L'ampleur du scandale fait frémir : le site BADOO.COM avec son interface anodine et ses visées innocentes serait devenu depuis mai 2008, à l'insu de ses créateurs, un site expérimental des services secrets français qui en auraient pris le contrôle dans le but d'établir une vaste base de données sur les citoyens.
Rien que cela. Alors, rumeur ou réalité ?
Enquête.
Internet avec ses facilités d'usage et ses potentialités exceptionnelles a engendré une pléthore de sites gratuits à vocation sociale. Parmi les plus fameux citons BADOO.COM... Qui serait au centre d'une incroyable affaire de Watergate informatique à la française !
L'histoire pourrait faire sourire... Pourtant, à entendre certain anciens collaborateurs des services secrets du gouvernement français (étrangement bien informés), la chose serait loin d'être aussi fantaisiste qu'elle n'y paraît. Au contraire, il y aurait tout à gagner à ce que le loup opère sous des dehors ingénus. C'est bien connu, la farce est l'amie du drame et l'on sait depuis la genèse de "l'art de la manipulation des masses" mis en pratique lors de la Guerre Froide que les espions les plus avertis arborent toujours des allures farfelues.
Interrogés par nos confrères belges du MATIN et dans la foulée par le FIGARO (ce dernier prenant le relais du MONDE devenu beaucoup plus frileux dés lors que certains sujets ont été abordés au cours de l'investigation), certains témoins se sont rétractés, d'autres ont réitéré leurs allégations.
Tous ont souhaité demeurer anonymes.
L'intérêt de constituer une base de données policière ou/et politique comportant des informations sur des centaines de milliers de citoyens à partir de simples adresses IP est double. Et de premier ordre.
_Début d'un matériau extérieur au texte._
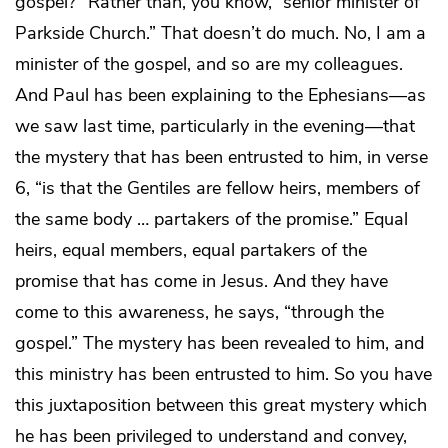
gospel?” Rather than, you know, “senior minister of
Parkside Church.” That doesn’t do much. No, I am a
minister of the gospel, and so are my colleagues.
And Paul has been explaining to the Ephesians—as
we saw last time, particularly in the evening—that
the mystery that has been entrusted to him, in verse
6, “is that the Gentiles are fellow heirs, members of
the same body … partakers of the promise.” Equal
heirs, equal members, equal partakers of the
promise that has come in Jesus. And they have
come to this awareness, he says, “through the
gospel.” The mystery has been revealed to him, and
this ministry has been entrusted to him. So you have
this juxtaposition between this great mystery which
he has been privileged to understand and convey,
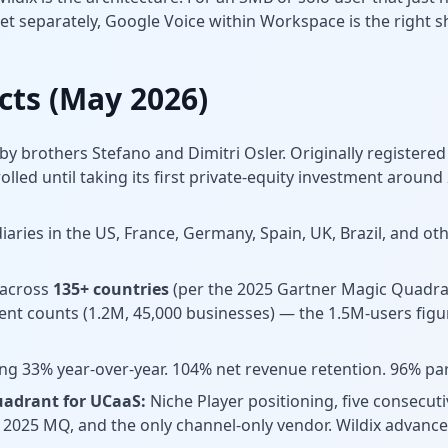
et separately, Google Voice within Workspace is the right s
acts (May 2026)
 by brothers Stefano and Dimitri Osler. Originally registered
lled until taking its first private-equity investment around
iaries in the US, France, Germany, Spain, UK, Brazil, and ot
 across
135+ countries
(per the 2025 Gartner Magic Quadra
rent counts (1.2M, 45,000 businesses) — the 1.5M-users figu
g 33% year-over-year. 104% net revenue retention. 96% par
uadrant for UCaaS:
Niche Player positioning, five consecut
e 2025 MQ, and the only channel-only vendor. Wildix advanc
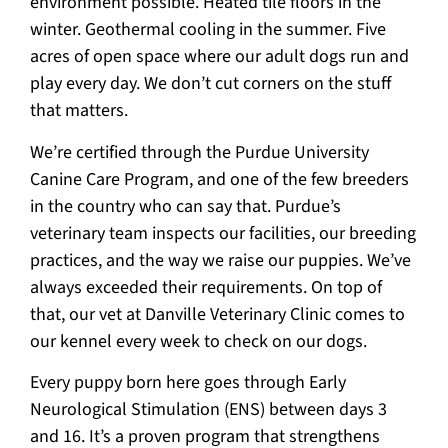
environment possible. Heated tile floors in the
winter. Geothermal cooling in the summer. Five
acres of open space where our adult dogs run and
play every day. We don’t cut corners on the stuff
that matters.
We’re certified through the Purdue University
Canine Care Program, and one of the few breeders
in the country who can say that. Purdue’s
veterinary team inspects our facilities, our breeding
practices, and the way we raise our puppies. We’ve
always exceeded their requirements. On top of
that, our vet at Danville Veterinary Clinic comes to
our kennel every week to check on our dogs.
Every puppy born here goes through Early
Neurological Stimulation (ENS) between days 3
and 16. It’s a proven program that strengthens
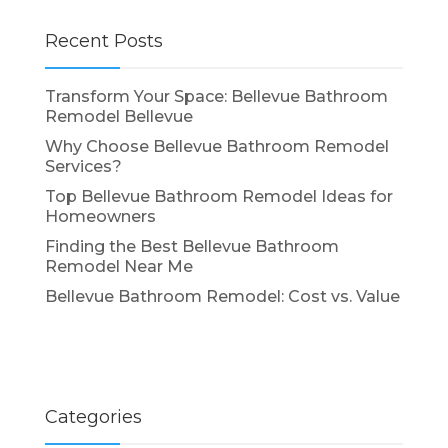
Recent Posts
Transform Your Space: Bellevue Bathroom
Remodel Bellevue
Why Choose Bellevue Bathroom Remodel
Services?
Top Bellevue Bathroom Remodel Ideas for
Homeowners
Finding the Best Bellevue Bathroom
Remodel Near Me
Bellevue Bathroom Remodel: Cost vs. Value
Categories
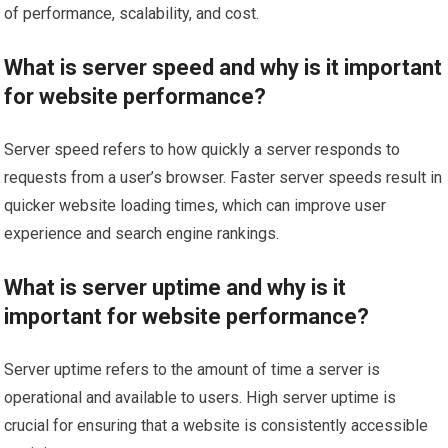
of performance, scalability, and cost.
What is server speed and why is it important
for website performance?
Server speed refers to how quickly a server responds to
requests from a user’s browser. Faster server speeds result in
quicker website loading times, which can improve user
experience and search engine rankings.
What is server uptime and why is it
important for website performance?
Server uptime refers to the amount of time a server is
operational and available to users. High server uptime is
crucial for ensuring that a website is consistently accessible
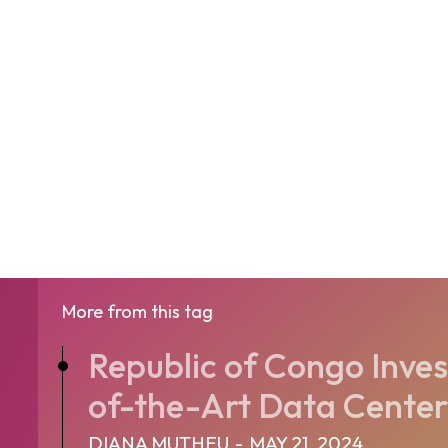
More from this tag
Republic of Congo Inves
of-the-Art Data Center
DIANA MUTHEU
-
MAY 21, 2024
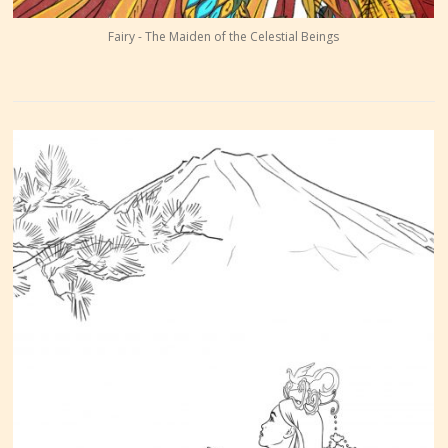
Fairy - The Maiden of the Celestial Beings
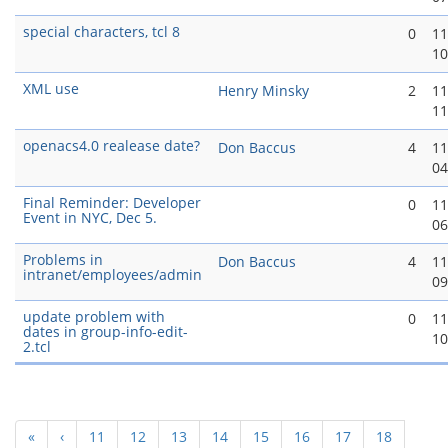
special characters, tcl 8
0
11
10
XML use
Henry Minsky
2
11
11
openacs4.0 realease date?
Don Baccus
4
11
04
Final Reminder: Developer
0
11
Event in NYC, Dec 5.
06
Problems in
Don Baccus
4
11
intranet/employees/admin
09
update problem with
0
11
dates in group-info-edit-
10
2.tcl
«
‹
11
12
13
14
15
16
17
18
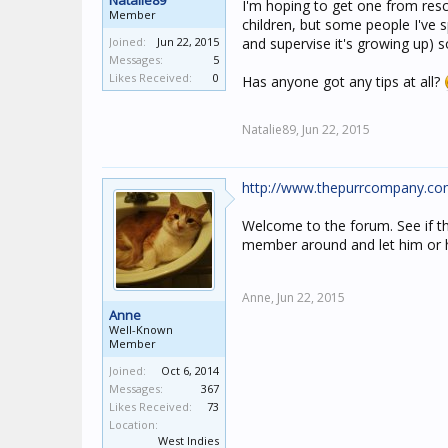
Natalie89
I'm hoping to get one from resc
Member
children, but some people I've s
Joined:
Jun 22, 2015
and supervise it's growing up) 
Messages:
5
Likes Received:
0
Has anyone got any tips at all?
Natalie89,
Jun 22, 2015
http://www.thepurrcompany.com/
Welcome to the forum. See if that
member around and let him or he
Anne,
Jun 22, 2015
Anne
Well-Known
Member
Joined:
Oct 6, 2014
Messages:
367
Likes Received:
73
Location:
West Indies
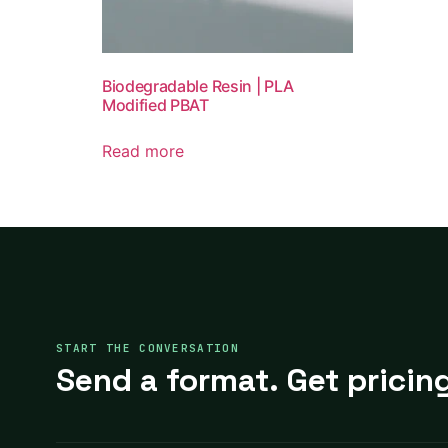
Biodegradable Resin | PLA
Modified PBAT
Read more
START THE CONVERSATION
Send a format. Get pricing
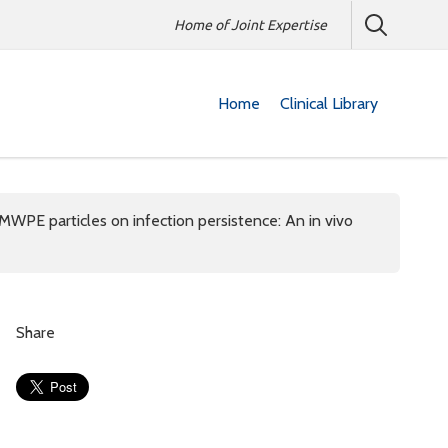
Home of Joint Expertise
Home
Clinical Library
WPE particles on infection persistence: An in vivo
Share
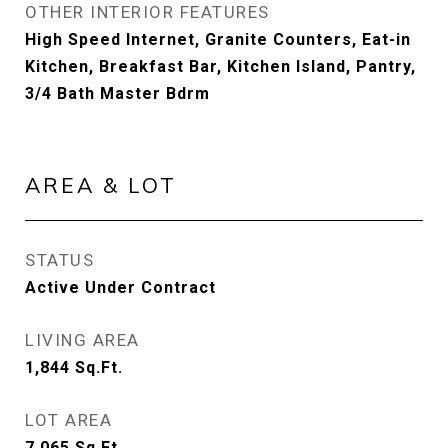
OTHER INTERIOR FEATURES
High Speed Internet, Granite Counters, Eat-in
Kitchen, Breakfast Bar, Kitchen Island, Pantry,
3/4 Bath Master Bdrm
AREA & LOT
STATUS
Active Under Contract
LIVING AREA
1,844
Sq.Ft.
LOT AREA
7,065
Sq.Ft.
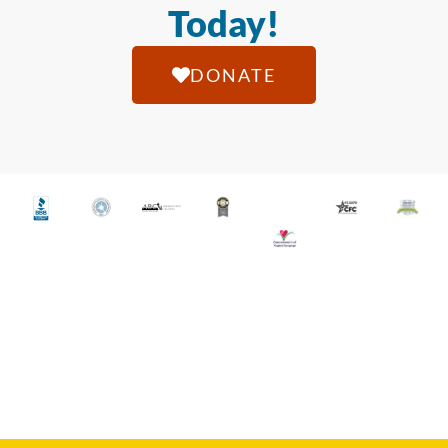
Today!
DONATE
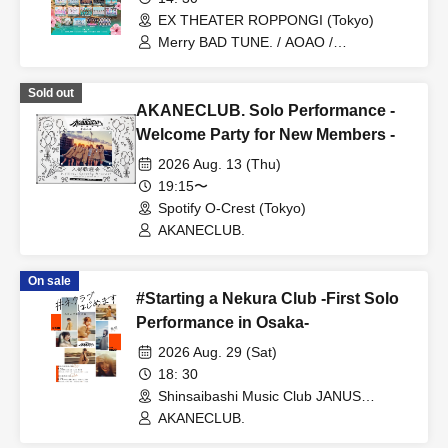
EX THEATER ROPPONGI (Tokyo)
Merry BAD TUNE. / AOAO /
AKANECLUB. / INUWASI / UtaGe! /
Devil ANTHEM. / Dress Code / NEO
Sold out
JAPONISM / Harunishion / Ponkotsu
AKANECLUB. Solo Performance -
Compo / myojou / MEGAFON / Last
Scene / Marie Crown
Welcome Party for New Members -
2026 Aug. 13 (Thu)
19:15〜
Spotify O-Crest (Tokyo)
AKANECLUB.
On sale
#Starting a Nekura Club -First Solo
Performance in Osaka-
2026 Aug. 29 (Sat)
18: 30
Shinsaibashi Music Club JANUS
(Osaka)
AKANECLUB.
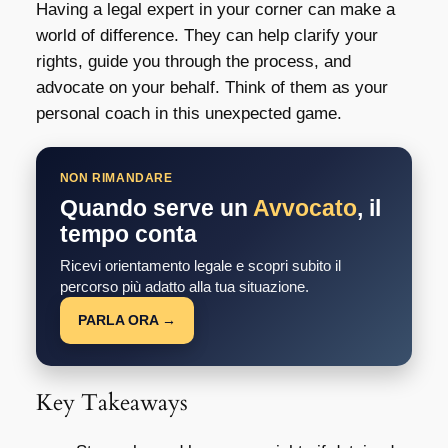
Having a legal expert in your corner can make a
world of difference. They can help clarify your
rights, guide you through the process, and
advocate on your behalf. Think of them as your
personal coach in this unexpected game.
NON RIMANDARE
Quando serve un
Avvocato
, il
tempo conta
Ricevi orientamento legale e scopri subito il
percorso più adatto alla tua situazione.
PARLA ORA →
Key Takeaways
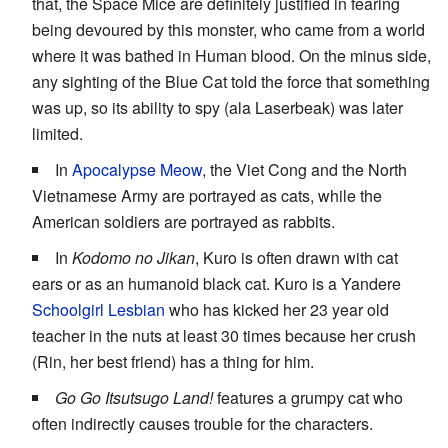
that, the Space Mice are definitely justified in fearing
being devoured by this monster, who came from a world
where it was bathed in Human blood. On the minus side,
any sighting of the Blue Cat told the force that something
was up, so its ability to spy (ala Laserbeak) was later
limited.
In
Apocalypse Meow
, the Viet Cong and the North
Vietnamese Army are portrayed as cats, while the
American soldiers are portrayed as rabbits.
In
Kodomo no Jikan
, Kuro is often drawn with cat
ears or as an humanoid black cat. Kuro is a Yandere
Schoolgirl Lesbian
who has kicked her 23 year old
teacher in the nuts at least 30 times because her crush
(Rin, her best friend) has a thing for him.
Go Go Itsutsugo Land!
features a grumpy cat who
often indirectly causes trouble for the characters.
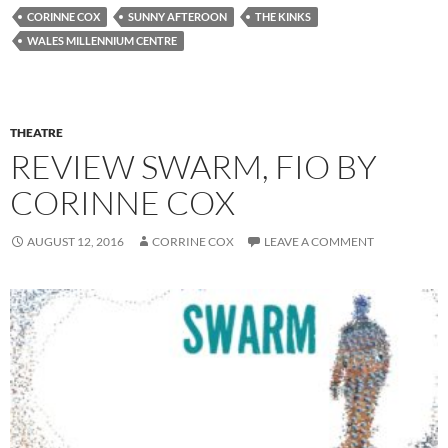
CORINNE COX
SUNNY AFTEROON
THE KINKS
WALES MILLENNIUM CENTRE
THEATRE
REVIEW SWARM, FIO BY
CORINNE COX
AUGUST 12, 2016
CORRINE COX
LEAVE A COMMENT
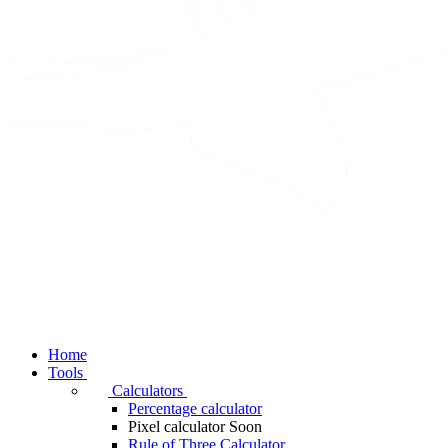
Home
Tools
Calculators
Percentage calculator
Pixel calculator
Soon
Rule of Three Calculator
Nul ne peut le nier, pas même ceux qu'on soupçonne de vouloir franchir le pas.
Intérêt économique d'abord : créer un tel fichier sans passer par les procédures légales habituelles qui impliqueraient de lourdes, fastidieuses, coûteuses opérations administratives pour un résultat somme toute assez léger (la protection de la vie privée du citoyen interdisant toute récolte ou gestion d'informations dites "arbitraires"), c'est aller à la pêche miraculeuse.
Intérêt policier surtout : quel plus "merveilleux" outil de surveillance et de contrôle de l'individu, de la société, des populations que l'informatique appliquée ?
Problème : si sur ce genre de site chacun peut choisir de décliner sa véritable identité, rien n'interdit à l'internaute qui ne souhaite laisser aucune trace nominative sur la toile de s'inventer noms, prénoms, adresses imaginaires.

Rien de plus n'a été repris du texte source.